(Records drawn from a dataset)

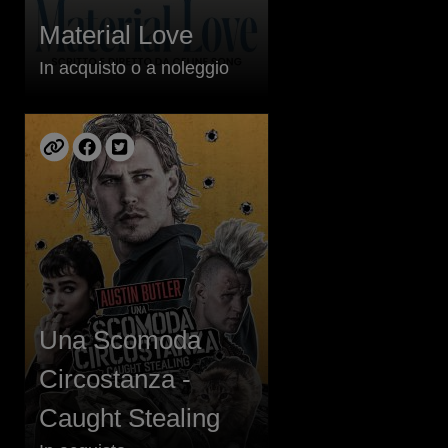
Material Love
In acquisto o a noleggio
Una Scomoda
Circostanza -
Caught Stealing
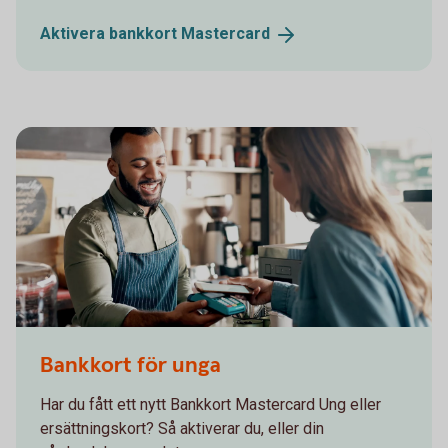
Aktivera bankkort
Mastercard
Bankkort för unga
Har du fått ett nytt Bankkort Mastercard Ung eller
ersättningskort? Så aktiverar du, eller din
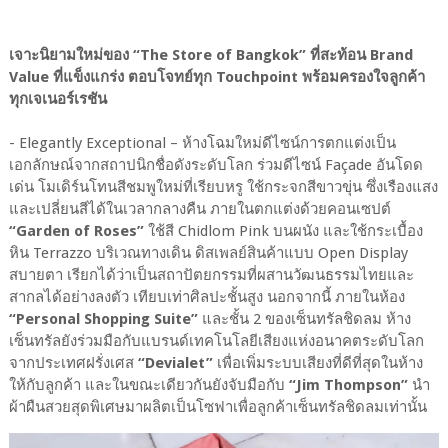
เจาะนิยามใหม่ของ “The Store of Bangkok” ที่สะท้อน Brand
Value ที่แข็งแกร่ง ตอบโจทย์ทุก Touchpoint พร้อมครองใจลูกค้า
ทุกเจเนอร์เรชัน
- Elegantly Exceptional – ห้างโฉมใหม่ดีไซน์การตกแต่งเป็น
เอกลักษณ์จากสถาปนิกชื่อดังระดับโลก ร่วมดีไซน์ Façade อันโดด
เด่น โมเดิร์นโทนสีชมพูใหม่ที่เรียบหรู ใช้กระจกสีขาวขุ่น ซึ่งเรืองแสง
และเปลี่ยนสีได้ในเวลากลางคืน ภายในตกแต่งด้วยคอนเซปต์
“Garden of Roses”
ใช้สี Chidlom Pink บนผนัง และใช้กระเบื้อง
หิน Terrazzo บริเวณทางเดิน ดิสเพลย์สินค้าแบบ Open Display
สบายตา เรียกได้ว่าเป็นสถาปัตยกรรมที่ผสานวัฒนธรรมไทยและ
สากลได้อย่างลงตัว เทียบเท่าศิลปะชั้นสูง นอกจากนี้ ภายในห้อง
“Personal Shopping Suite”
และชั้น 2 ของเซ็นทรัลชิดลม ห้าง
เซ็นทรัลยังร่วมมือกับแบรนด์เทคโนโลยีเสียงแห่งอนาคตระดับโลก
จากประเทศฝรั่งเศส
“Devialet”
เพื่อเพิ่มระบบเสียงที่ดีที่สุดในห้าง
ให้กับลูกค้า และในขณะเดียวกันยังจับมือกับ
“Jim Thompson”
นำ
ผ้าผืนสวยสุดพิเศษมาผลิตเป็นโซฟาเพื่อลูกค้าเซ็นทรัลชิดลมเท่านั้น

• What the task asks
Go over the data above and copy every line that has the word "Mastercard" in it.

• Finished exercise
Mastercard
Har du fått ett nytt Bankkort Mastercard Ung eller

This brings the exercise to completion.